Transcribed page contents
══════════════════════════════

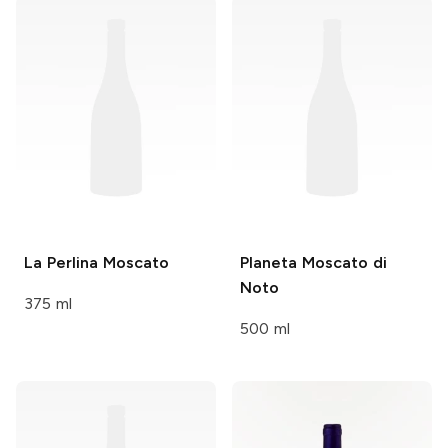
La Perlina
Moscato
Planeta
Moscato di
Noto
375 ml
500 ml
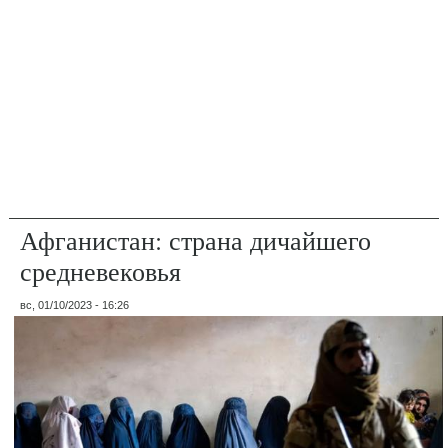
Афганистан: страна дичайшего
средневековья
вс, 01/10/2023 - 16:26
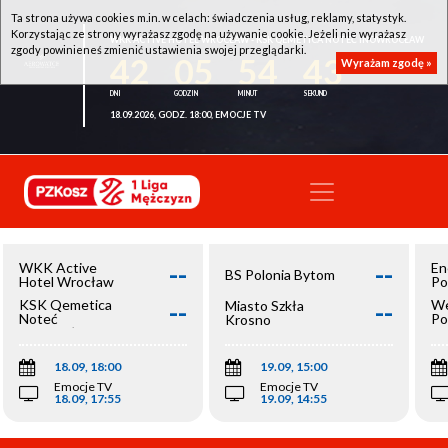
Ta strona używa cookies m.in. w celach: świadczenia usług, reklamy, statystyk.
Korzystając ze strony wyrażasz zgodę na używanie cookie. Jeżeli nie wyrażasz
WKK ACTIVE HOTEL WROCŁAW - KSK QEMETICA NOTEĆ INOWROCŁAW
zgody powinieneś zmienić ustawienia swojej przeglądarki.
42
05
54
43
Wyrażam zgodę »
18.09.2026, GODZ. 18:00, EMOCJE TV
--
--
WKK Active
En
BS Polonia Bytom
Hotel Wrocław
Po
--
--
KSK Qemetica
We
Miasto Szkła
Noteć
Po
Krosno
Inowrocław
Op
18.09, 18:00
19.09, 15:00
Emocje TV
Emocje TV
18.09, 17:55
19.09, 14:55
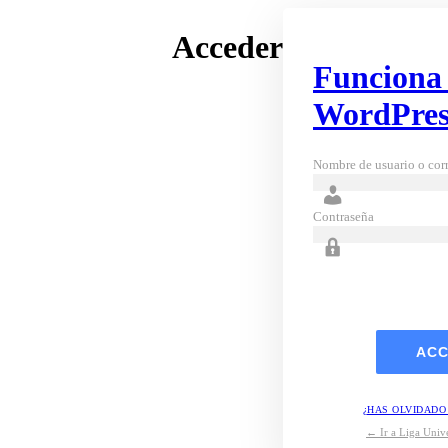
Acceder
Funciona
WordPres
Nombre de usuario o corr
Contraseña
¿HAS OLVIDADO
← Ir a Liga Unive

══════════════════════════════

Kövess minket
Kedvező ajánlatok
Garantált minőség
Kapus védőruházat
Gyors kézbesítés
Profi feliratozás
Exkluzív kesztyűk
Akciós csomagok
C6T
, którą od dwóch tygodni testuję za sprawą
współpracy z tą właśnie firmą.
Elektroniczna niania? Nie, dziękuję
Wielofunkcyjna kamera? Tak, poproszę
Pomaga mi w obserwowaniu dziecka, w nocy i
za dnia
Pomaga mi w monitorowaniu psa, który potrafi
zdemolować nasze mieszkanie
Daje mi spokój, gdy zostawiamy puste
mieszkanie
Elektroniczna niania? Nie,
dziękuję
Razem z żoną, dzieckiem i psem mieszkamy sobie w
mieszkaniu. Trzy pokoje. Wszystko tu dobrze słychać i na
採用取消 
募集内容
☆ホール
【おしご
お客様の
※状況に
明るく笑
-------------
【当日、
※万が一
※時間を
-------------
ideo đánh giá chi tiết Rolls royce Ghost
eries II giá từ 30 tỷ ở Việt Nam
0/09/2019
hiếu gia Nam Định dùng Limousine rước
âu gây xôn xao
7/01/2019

══════════════════════════════

ACTION ITEM =
Report all lines in the records that include the string "Pomaga".

REPLY TO THE TASK =
Pomaga mi w obserwowaniu dziecka, w nocy i
Pomaga mi w monitorowaniu psa, który potrafi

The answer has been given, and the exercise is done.